Read the data line by line and say how many lines contain the string "online", giving the number alone.
--------------------------------------------------
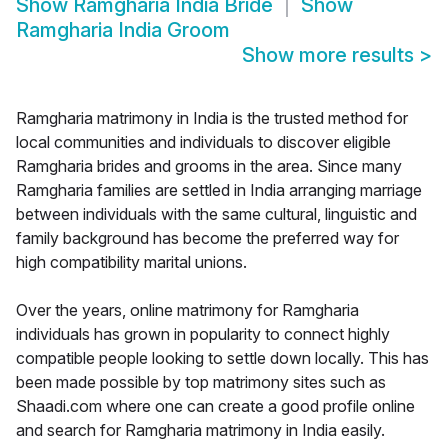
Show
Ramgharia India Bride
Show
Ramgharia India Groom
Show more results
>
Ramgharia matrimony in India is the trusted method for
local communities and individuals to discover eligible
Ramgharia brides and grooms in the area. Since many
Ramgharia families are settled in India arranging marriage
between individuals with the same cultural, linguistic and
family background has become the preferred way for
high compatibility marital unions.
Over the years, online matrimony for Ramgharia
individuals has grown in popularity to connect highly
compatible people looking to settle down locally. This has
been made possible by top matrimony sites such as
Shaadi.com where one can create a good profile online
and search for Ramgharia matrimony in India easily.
--------------------------------------------------
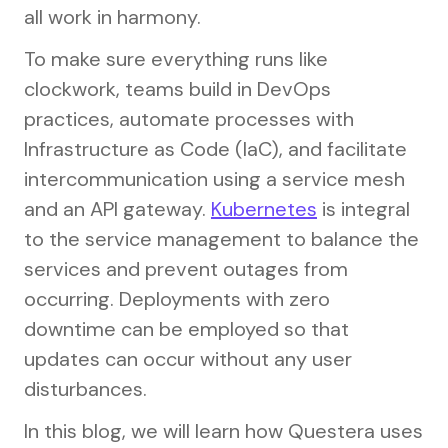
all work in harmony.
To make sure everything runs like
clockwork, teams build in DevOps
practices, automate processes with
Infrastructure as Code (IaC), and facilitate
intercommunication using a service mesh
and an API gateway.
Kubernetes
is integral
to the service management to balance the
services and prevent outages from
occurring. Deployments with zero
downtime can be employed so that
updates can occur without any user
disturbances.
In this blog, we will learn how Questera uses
--------------------------------------------------
● **Answer space**
2